*** Dataset extract ***

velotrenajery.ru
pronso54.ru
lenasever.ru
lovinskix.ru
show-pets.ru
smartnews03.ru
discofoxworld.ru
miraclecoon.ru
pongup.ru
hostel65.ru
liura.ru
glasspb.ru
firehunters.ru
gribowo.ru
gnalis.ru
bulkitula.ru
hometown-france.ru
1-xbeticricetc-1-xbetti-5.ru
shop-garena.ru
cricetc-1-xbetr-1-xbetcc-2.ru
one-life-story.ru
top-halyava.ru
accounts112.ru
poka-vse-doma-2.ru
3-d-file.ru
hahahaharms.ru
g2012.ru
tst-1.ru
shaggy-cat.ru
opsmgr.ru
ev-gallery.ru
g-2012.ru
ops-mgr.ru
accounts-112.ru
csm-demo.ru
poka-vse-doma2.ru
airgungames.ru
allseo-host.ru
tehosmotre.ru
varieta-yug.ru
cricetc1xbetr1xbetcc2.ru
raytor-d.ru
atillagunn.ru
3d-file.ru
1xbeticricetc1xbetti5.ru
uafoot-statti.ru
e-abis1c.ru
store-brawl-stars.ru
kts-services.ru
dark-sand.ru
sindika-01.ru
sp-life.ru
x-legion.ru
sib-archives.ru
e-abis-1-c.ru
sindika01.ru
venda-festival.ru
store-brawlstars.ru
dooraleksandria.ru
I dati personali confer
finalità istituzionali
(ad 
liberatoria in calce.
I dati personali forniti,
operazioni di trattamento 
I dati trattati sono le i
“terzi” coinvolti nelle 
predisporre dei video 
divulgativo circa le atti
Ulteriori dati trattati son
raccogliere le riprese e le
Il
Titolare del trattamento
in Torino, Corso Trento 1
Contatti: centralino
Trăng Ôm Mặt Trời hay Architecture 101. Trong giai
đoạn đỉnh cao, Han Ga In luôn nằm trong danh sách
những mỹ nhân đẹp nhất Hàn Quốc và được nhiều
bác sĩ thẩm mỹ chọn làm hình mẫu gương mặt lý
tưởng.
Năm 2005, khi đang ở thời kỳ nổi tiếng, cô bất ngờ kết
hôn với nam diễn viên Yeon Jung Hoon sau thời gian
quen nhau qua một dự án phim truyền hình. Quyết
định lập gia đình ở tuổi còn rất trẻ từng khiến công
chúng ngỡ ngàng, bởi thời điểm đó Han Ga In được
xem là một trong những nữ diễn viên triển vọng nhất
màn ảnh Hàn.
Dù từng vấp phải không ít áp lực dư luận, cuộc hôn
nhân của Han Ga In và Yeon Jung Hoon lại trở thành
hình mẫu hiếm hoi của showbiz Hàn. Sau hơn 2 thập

***

Assigned task: The required output is the complete set of records, reproduced exactly.

Exercise result:
velotrenajery.ru
pronso54.ru
lenasever.ru
lovinskix.ru
show-pets.ru
smartnews03.ru
discofoxworld.ru
miraclecoon.ru
pongup.ru
hostel65.ru
liura.ru
glasspb.ru
firehunters.ru
gribowo.ru
gnalis.ru
bulkitula.ru
hometown-france.ru
1-xbeticricetc-1-xbetti-5.ru
shop-garena.ru
cricetc-1-xbetr-1-xbetcc-2.ru
one-life-story.ru
top-halyava.ru
accounts112.ru
poka-vse-doma-2.ru
3-d-file.ru
hahahaharms.ru
g2012.ru
tst-1.ru
shaggy-cat.ru
opsmgr.ru
ev-gallery.ru
g-2012.ru
ops-mgr.ru
accounts-112.ru
csm-demo.ru
poka-vse-doma2.ru
airgungames.ru
allseo-host.ru
tehosmotre.ru
varieta-yug.ru
cricetc1xbetr1xbetcc2.ru
raytor-d.ru
atillagunn.ru
3d-file.ru
1xbeticricetc1xbetti5.ru
uafoot-statti.ru
e-abis1c.ru
store-brawl-stars.ru
kts-services.ru
dark-sand.ru
sindika-01.ru
sp-life.ru
x-legion.ru
sib-archives.ru
e-abis-1-c.ru
sindika01.ru
venda-festival.ru
store-brawlstars.ru
dooraleksandria.ru
I dati personali confer
finalità istituzionali
(ad 
liberatoria in calce.
I dati personali forniti,
operazioni di trattamento 
I dati trattati sono le i
“terzi” coinvolti nelle 
predisporre dei video 
divulgativo circa le atti
Ulteriori dati trattati son
raccogliere le riprese e le
Il
Titolare del trattamento
in Torino, Corso Trento 1
Contatti: centralino
Trăng Ôm Mặt Trời hay Architecture 101. Trong giai
đoạn đỉnh cao, Han Ga In luôn nằm trong danh sách
những mỹ nhân đẹp nhất Hàn Quốc và được nhiều
bác sĩ thẩm mỹ chọn làm hình mẫu gương mặt lý
tưởng.
Năm 2005, khi đang ở thời kỳ nổi tiếng, cô bất ngờ kết
hôn với nam diễn viên Yeon Jung Hoon sau thời gian
quen nhau qua một dự án phim truyền hình. Quyết
định lập gia đình ở tuổi còn rất trẻ từng khiến công
chúng ngỡ ngàng, bởi thời điểm đó Han Ga In được
xem là một trong những nữ diễn viên triển vọng nhất
màn ảnh Hàn.
Dù từng vấp phải không ít áp lực dư luận, cuộc hôn
nhân của Han Ga In và Yeon Jung Hoon lại trở thành
hình mẫu hiếm hoi của showbiz Hàn. Sau hơn 2 thập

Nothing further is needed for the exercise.